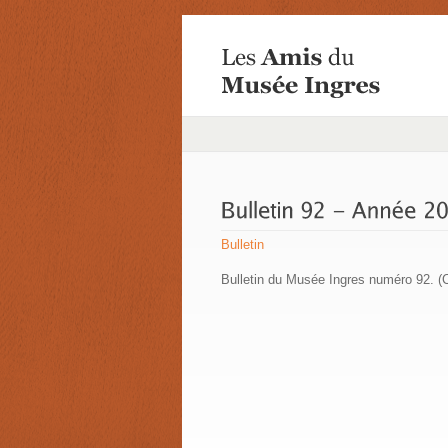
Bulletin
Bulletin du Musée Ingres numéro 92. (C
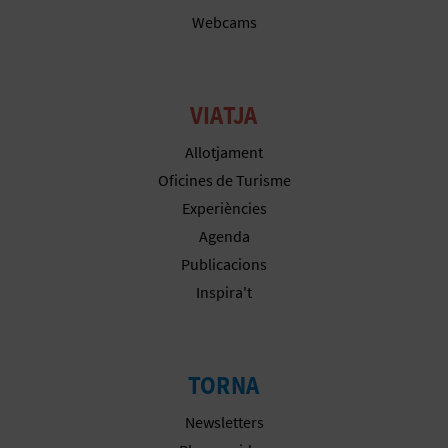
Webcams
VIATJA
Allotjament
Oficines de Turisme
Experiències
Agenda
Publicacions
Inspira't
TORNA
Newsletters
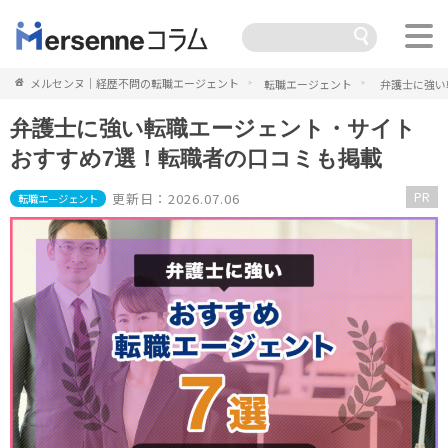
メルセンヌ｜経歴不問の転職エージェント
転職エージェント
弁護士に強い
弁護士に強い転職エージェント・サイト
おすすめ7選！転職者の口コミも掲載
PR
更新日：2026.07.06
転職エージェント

# # #

_What this task involves_
Write the listing out exactly, apart from its pictures.

_Written reply_
Bulletin
Bulletin du Musée Ingres numéro 92. (C
Webcams
VIATJA
Allotjament
Oficines de Turisme
Experiències
Agenda
Publicacions
Inspira't
TORNA
Newsletters
メルセンヌ｜経歴不問の転職エージェント
転職エージェント
弁護士に強い
弁護士に強い転職エージェント・サイト
おすすめ7選！転職者の口コミも掲載
PR
更新日：2026.07.06
転職エージェント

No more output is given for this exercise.